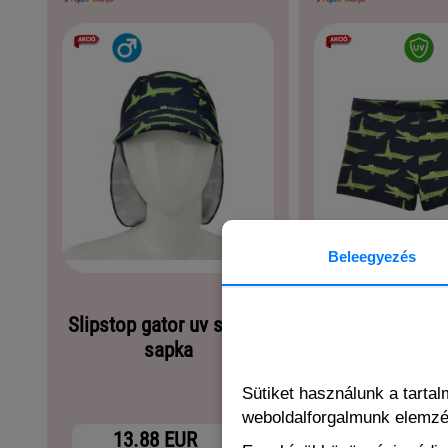
Beleegyezés
Slipstop gator uv szűrős
Slipstop g
sapka
úszónad
Sütiket használunk a tarta
weboldalforgalmunk elemz
13.88 EUR
13.88 EU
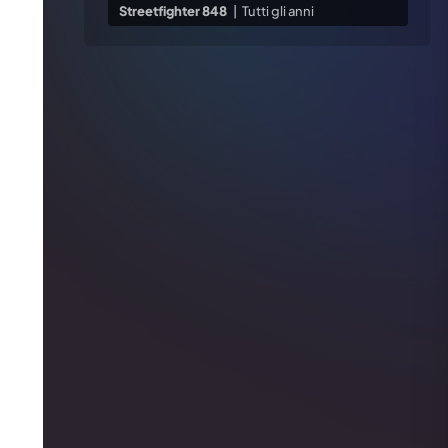
Streetfighter 848
|
Tutti gli anni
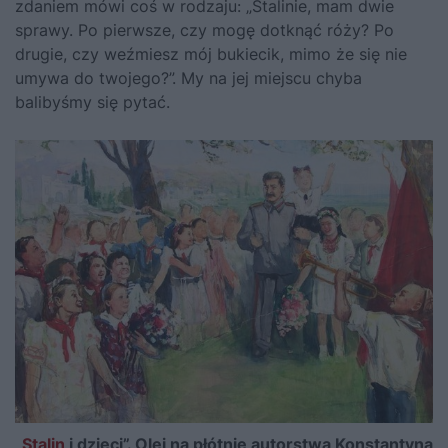
zdaniem mówi coś w rodzaju: „
Stalinie
, mam dwie
sprawy. Po pierwsze, czy mogę dotknąć róży? Po
drugie, czy weźmiesz mój bukiecik, mimo że się nie
umywa do twojego?”. My na jej miejscu chyba
balibyśmy się pytać.
„
Stalin
i dzieci”. Olej na płótnie autorstwa Konstantyna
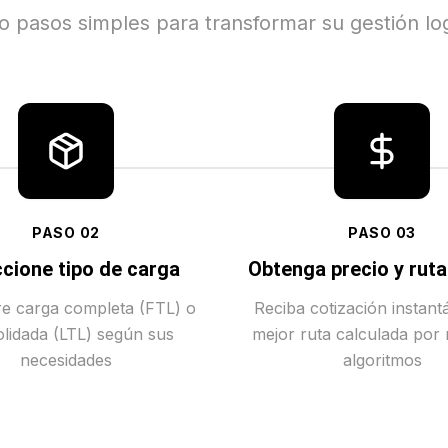
o pasos simples para transformar su gestión log
PASO
02
PASO
03
cione tipo de carga
Obtenga precio y rut
tre carga completa (FTL) o
Reciba cotización instant
lidada (LTL) según sus
mejor ruta calculada por
necesidades
algoritmos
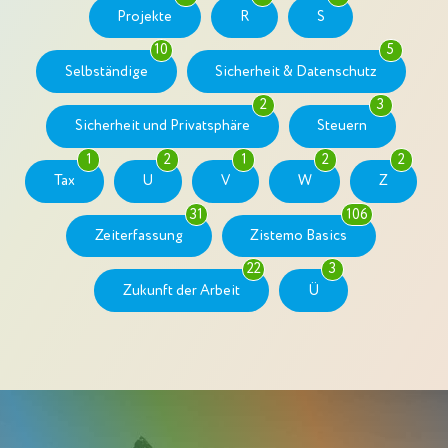
Projekte
R
S
10
5
Selbständige
Sicherheit & Datenschutz
2
3
Sicherheit und Privatsphäre
Steuern
1
2
1
2
2
Tax
U
V
W
Z
31
106
Zeiterfassung
Zistemo Basics
22
3
Zukunft der Arbeit
Ü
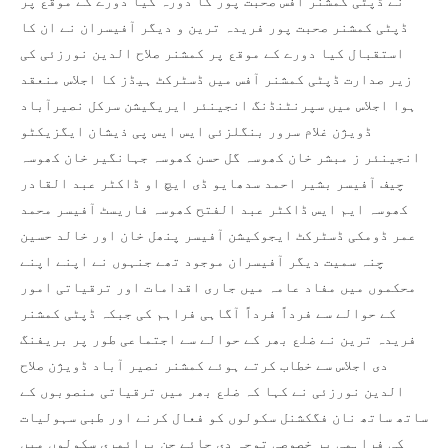
نے ڈپٹی کمشنر آفس صحبت پور کا دورہ کیا دورے کے موقع پر
ڈپٹی کمشنر صحبت پور فریدہ ترین و دیگر آفیسران نے ان کا
استقبال کیا دورے کے موقع پر کمشنر صلاح الدین نورزئی کی
زیر صدارت ڈپٹی کمشنر آفس میں ڈسٹرکٹ ہیڈز کا اجلاس منعقد
ہوا اجلاس میں سپرنٹنڈنگ انجینئر ایریگیشن سرکل نصیرآباد
ڈویژن غلام سرور بنگلزئی ایس ایس پی ذیشان ایگزیکٹو
انجینئر ز مبشر خان کھوسہ گل حسن کھوسہ جہانگیر خان کھوسہ
چیف آفیسر بشیر احمد سدھایو ڈی ایچ او ڈاکٹر عبد القادر
کھوسہ ایم ایس ڈاکٹر عبد الفتح کھوسہ فاریسٹ آفیسر محمد
عمر ڈومکی ڈسٹرکٹ ایجوکیشن آفیسر پنھل خان اور خالد حسین
چنہ سمیت دیگر آفیسران موجود تھے جنہوں نے اپنے اپنے
محکموں میں مفاد عامہ میں جاری اقدامات اور ترقیاتی امور
کے حوالے سے فرداً فرداً آگاہی فراہم کی جبکہ ڈپٹی کمشنر
فریدہ ترین نے ضلع بھر کے حوالے سے اجتماعی طور پر بریفنگ
دی اجلاس سے خطاب کرتے ہوئے کمشنر نصیر آباد ڈویژن صلاح
الدین نورزئی نے کہا کہ ضلع بھر میں ترقیاتی منصوبوں کے
ساتھ ساتھ نان فگکشنل سکولوں کو فعال کرنے اور طبی سہولیات
کی فراہمی پر خصوصی توجہ دی جائے جن پرائمری سکولوں میں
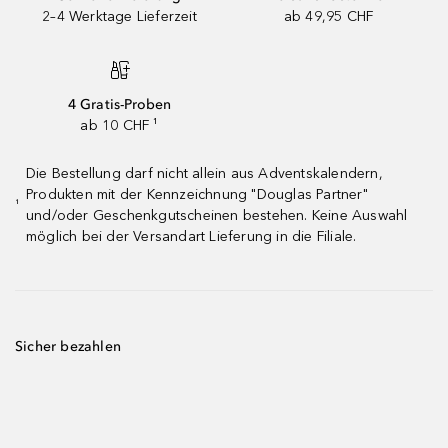
2–4 Werktage Lieferzeit
ab 49,95 CHF
4 Gratis-Proben
ab 10 CHF ¹
Die Bestellung darf nicht allein aus Adventskalendern,
Produkten mit der Kennzeichnung "Douglas Partner"
¹
und/oder Geschenkgutscheinen bestehen. Keine Auswahl
möglich bei der Versandart Lieferung in die Filiale.
Sicher bezahlen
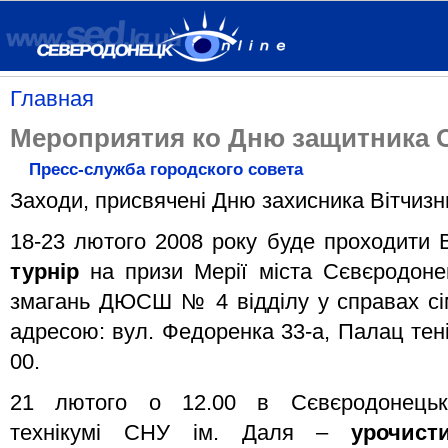
Главная
Мероприятия ко Дню защитника 
Пресс-служба городского совета
Заходи, присвячені Дню захисника Вітчизн
18-23 лютого 2008 року буде проходити 
турнір
на призи Мерії міста Сєвєродоне
змагань ДЮСШ № 4 відділу у справах сім’
адресою: вул. Федоренка 33-а, Палац тені
00.
21 лютого о 12.00 в Сєвєродонецько
технікумі СНУ ім. Даля –
урочист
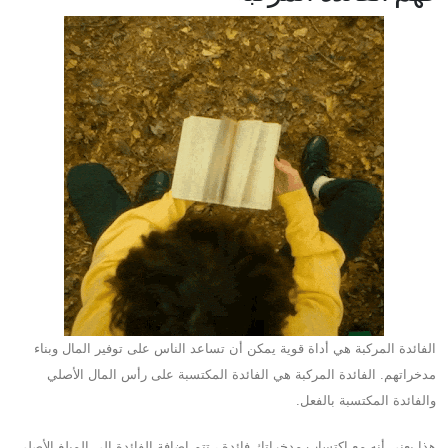
الفائدة المركبة هي أداة قوية يمكن أن تساعد الناس على توفير المال وبناء
مدخراتهم. الفائدة المركبة هي الفائدة المكتسبة على رأس المال الأصلي
والفائدة المكتسبة بالفعل.
هذا يعني أنه مع اكتساب مدخراتك فائدة ، تتم إضافة الفائدة إلى المبلغ الأصلي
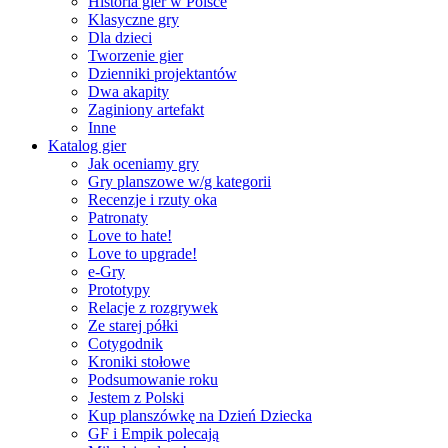
Historia gier w Polsce
Klasyczne gry
Dla dzieci
Tworzenie gier
Dzienniki projektantów
Dwa akapity
Zaginiony artefakt
Inne
Katalog gier
Jak oceniamy gry
Gry planszowe w/g kategorii
Recenzje i rzuty oka
Patronaty
Love to hate!
Love to upgrade!
e-Gry
Prototypy
Relacje z rozgrywek
Ze starej półki
Cotygodnik
Kroniki stołowe
Podsumowanie roku
Jestem z Polski
Kup planszówkę na Dzień Dziecka
GF i Empik polecają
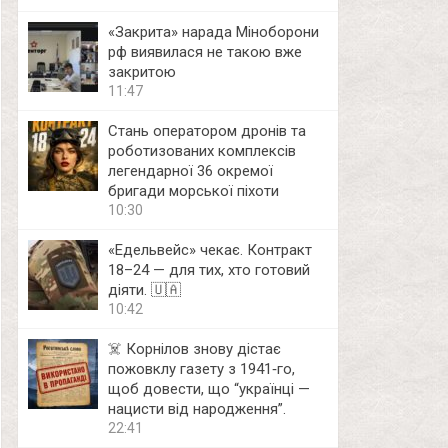
«Закрита» нарада Міноборони
рф виявилася не такою вже
закритою
11:47
Стань оператором дронів та
роботизованих комплексів
легендарної 36 окремої
бригади морської піхоти
10:30
«Едельвейс» чекає. Контракт
18–24 — для тих, хто готовий
діяти. 🇺🇦
10:42
☠️ Корнілов знову дістає
пожовклу газету з 1941‑го,
щоб довести, що “українці —
нацисти від народження”.
22:41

++++++++++++++++++++

What you have to do >>
For the string "موقع", count the lines of the entries above that include it; answer with the number only.

Written response >>
2